Read the whole thing (along with Geoff’s original), but the short version is that Google is making a lot of already-existing mistakes in the metadata more visible.
I draw the following inference from Orwant’s bluster: they are not using the best sources of metadata (probably to save money). Other online catalogues have their errors, but they are not nearly such a mess as Google Books.
A more important point is this:
If Google’s database contains such huge errors in metadata (and it does), then how can it remotely be trusted to contain accurate information on the question of whether a given book is ‘commercially available’ in the US - a question that the Settlement Agreement proposes to treat as a crucial determinant of the default uses to be made of the books that Google has scanned?

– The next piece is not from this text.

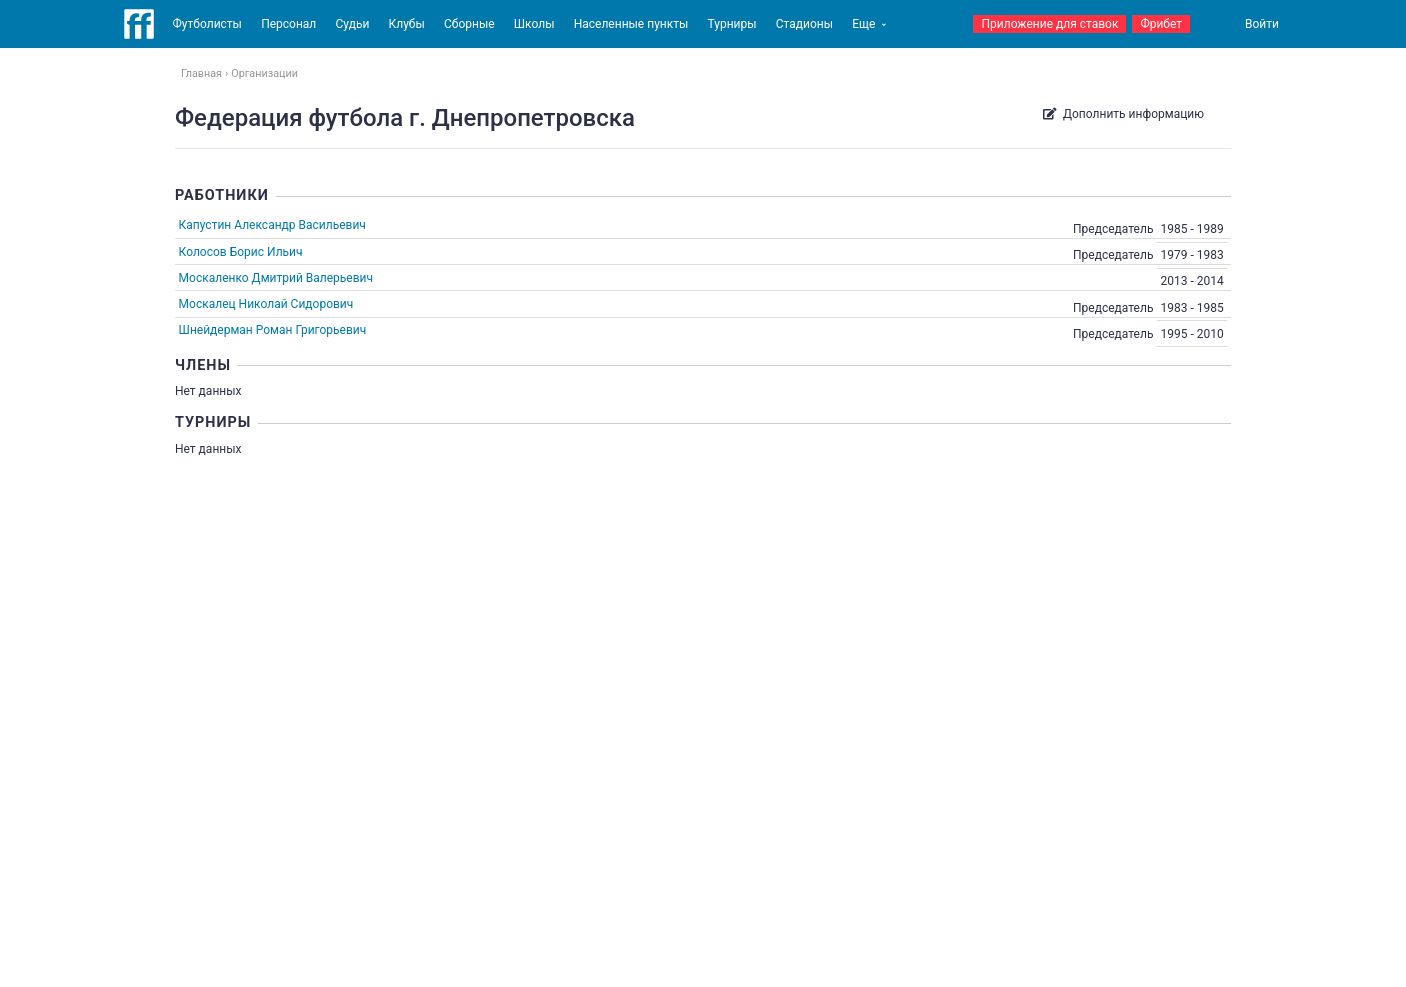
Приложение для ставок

The answer to that, of course, is that it can’t: as witness the statements filed with the court yesterday by publishers from South Africa, Sweden and Germany.
Are people who are opposed to the Google Books Settlement on metadata-type grounds simply opposed to the idea of any universal library? Because frankly I don’t know how you would set one up without lots and lots of errors.
Is Mr. Orwant’s diatribe the world’s longest shaggy dog story? Couldn’t he have just said, “the dog ate my homework”?
Who’s blustering? Google does in fact use what is probably the best available source of book metadata: see OCLC’s press release.
Having worked on large metadata projects myself, I find that Jon Orwant’s explanations ring true.
Orwant doesn’t mention OCLC; he cites various metadata sources, but not that.
Over many years of literary and historical research, I have used a very large number of online catalogues and electronic library catalogues. Many, probably all of them throw up occasional errors, but not on anything remotely like the scale of Google Books.